Cuando estoy en el campo y no tengo ningún
estímulo, se me atrofia el pensamiento, porque se me atrofia la cabeza entera, pero
en la gran ciudad no tengo esa experiencia catastrófica. Las personas que se
van de la gran ciudad y quieren mantener en el campo su nivel intelectual, como
decía Paul, deben estar dotadas de un enorme potencial y, por consiguiente, de
una increíble reserva de sustancia cerebral, pero también ellas se estancan más
pronto o más tarde y se atrofian, y la mayoría de las veces, cuando se dan
cuenta de ese proceso de atrofia, es ya demasiado tarde para sus fines, se extinguen
irremisiblemente y, hagan lo que hagan,
de nada les sirve.

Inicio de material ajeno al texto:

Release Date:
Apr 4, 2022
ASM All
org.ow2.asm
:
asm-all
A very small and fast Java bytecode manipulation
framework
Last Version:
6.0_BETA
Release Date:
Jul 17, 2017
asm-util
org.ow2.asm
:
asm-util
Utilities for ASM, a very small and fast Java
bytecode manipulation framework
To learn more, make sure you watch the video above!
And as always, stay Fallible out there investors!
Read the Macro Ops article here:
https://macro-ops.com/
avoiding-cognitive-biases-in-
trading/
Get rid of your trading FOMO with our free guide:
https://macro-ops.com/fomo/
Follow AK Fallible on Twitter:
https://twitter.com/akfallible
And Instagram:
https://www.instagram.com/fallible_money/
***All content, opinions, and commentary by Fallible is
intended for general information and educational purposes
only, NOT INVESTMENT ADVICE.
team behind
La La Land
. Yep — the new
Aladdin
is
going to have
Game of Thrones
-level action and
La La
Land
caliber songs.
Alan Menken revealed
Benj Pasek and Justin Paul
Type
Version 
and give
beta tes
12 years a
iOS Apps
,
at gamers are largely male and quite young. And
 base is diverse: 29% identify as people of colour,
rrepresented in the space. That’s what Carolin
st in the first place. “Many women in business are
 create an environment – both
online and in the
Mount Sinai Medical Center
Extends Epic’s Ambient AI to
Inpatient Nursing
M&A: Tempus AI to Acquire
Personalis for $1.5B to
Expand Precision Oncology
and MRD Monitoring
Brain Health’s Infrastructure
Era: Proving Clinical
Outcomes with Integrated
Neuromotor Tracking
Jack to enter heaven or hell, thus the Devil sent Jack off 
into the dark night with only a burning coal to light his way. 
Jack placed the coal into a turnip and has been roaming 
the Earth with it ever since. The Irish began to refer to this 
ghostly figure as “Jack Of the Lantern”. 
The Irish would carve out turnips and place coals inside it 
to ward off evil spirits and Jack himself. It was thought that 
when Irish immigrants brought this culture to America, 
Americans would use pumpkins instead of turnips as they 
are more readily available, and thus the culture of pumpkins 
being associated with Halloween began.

Por eso también, durante todos esos años que duró mi amistad
con Paul, me acostumbré al ritmo, que necesito para vivir, de alternar entre la
ciudad y el campo, y tengo la intención de mantener ese ritmo hasta el final de
mi vida, quince días al menos en Viena, quince días al menos en el campo.
Porque tan deprisa como se empapa la cabeza en Viena, se vacía en el campo y en
realidad se vacía en el campo más deprisa de lo que se empapa en Viena, porque
el campo es siempre, en cualquier caso, más cruel con la cabeza y sus intereses
de lo que puede serlo nunca la ciudad, lo que quiere decir, la gran ciudad. A un
hombre de espíritu el campo se lo quita todo y no le da (casi) nada, mientras
que la gran ciudad da ininterrumpidamente, sólo hay que verlo y, como es
natural, sentirlo, pero son los menos los que lo ven, y tampoco lo sienten, y por eso se ven atraídos de una
forma repulsivamente sentimental por el campo, donde, en cualquier caso, se ven
intelectualmente chupados, agotados incluso en el plazo más breve y, en fin y final
de cuentas, conducidos a la ruina. En el campo no puede desarrollarse nunca el
espíritu, sólo en la gran ciudad, pero hoy todos corren de la ciudad al campo
porque, en el fondo, son demasiado cómodos para utilizar la cabeza, naturalmente
puesta a prueba de una forma radical en la gran ciudad, ésa es la verdad, y prefieren
extinguirse en una Naturaleza a la que, sin
conocerla, admiran sentimentalmente en su estúpida ceguera, a aprovechar las
enormes ventajas de la gran ciudad y, sobre todo, de la gran ciudad de hoy, que
con el tiempo y su historia aumentan y se multiplican de la forma más
maravillosa, de lo que, probablemente, no son en absoluto capaces. Yo conozco
ese campo letal y huyo de él, siempre que puedo, al precio de tener que vivir
en una gran ciudad, llámese en fin de cuentas como quiera, sea tan fea como quiera,
siempre será para mi cien veces mejor que el campo.